*What you have to do*:
What lines below contain the string "contractualisation"? List them all.

Start of Block

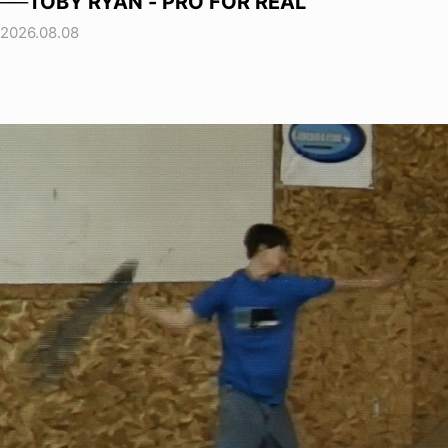
──TOBY RYAN - PRO FOR REAL
2026.08.08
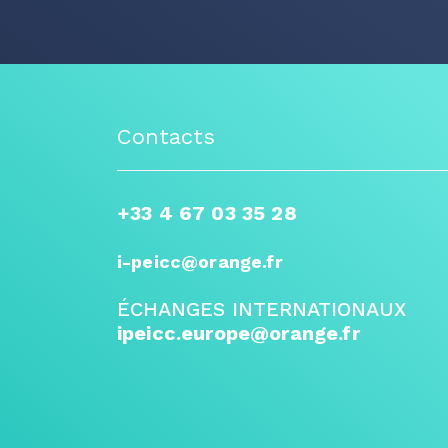
Contacts
+33 4 67 03 35 28
i-peicc@orange.fr
ÉCHANGES INTERNATIONAUX
ipeicc.europe@orange.fr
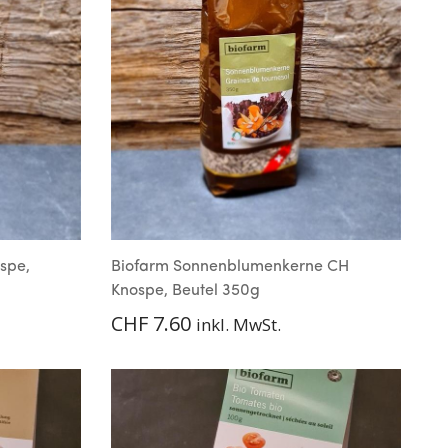
spe,
Biofarm Sonnenblumenkerne CH
Knospe, Beutel 350g
CHF
7.60
inkl. MwSt.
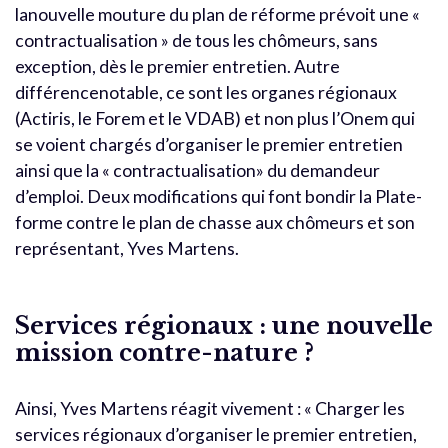
lanouvelle mouture du plan de réforme prévoit une «
contractualisation » de tous les chômeurs, sans
exception, dès le premier entretien. Autre
différencenotable, ce sont les organes régionaux
(Actiris, le Forem et le VDAB) et non plus l’Onem qui
se voient chargés d’organiser le premier entretien
ainsi que la « contractualisation» du demandeur
d’emploi. Deux modifications qui font bondir la Plate-
forme contre le plan de chasse aux chômeurs et son
représentant, Yves Martens.
Services régionaux : une nouvelle
mission contre-nature ?
Ainsi, Yves Martens réagit vivement : « Charger les
services régionaux d’organiser le premier entretien,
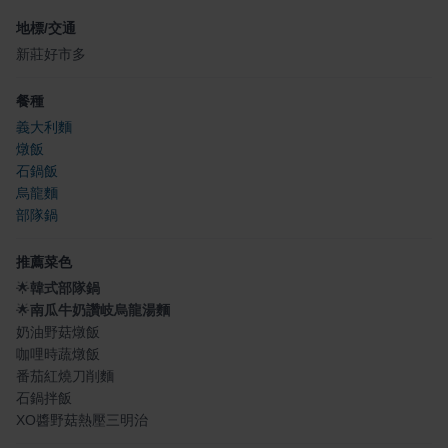
地標/交通
新莊好市多
餐種
義大利麵
燉飯
石鍋飯
烏龍麵
部隊鍋
推薦菜色
🌟
韓式部隊鍋
🌟
南瓜牛奶讚岐烏龍湯麵
奶油野菇燉飯
咖哩時蔬燉飯
番茄紅燒刀削麵
石鍋拌飯
XO醬野菇熱壓三明治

End of Block

*Expected answer*:
contractualisation » de tous les chômeurs, sans
ainsi que la « contractualisation» du demandeur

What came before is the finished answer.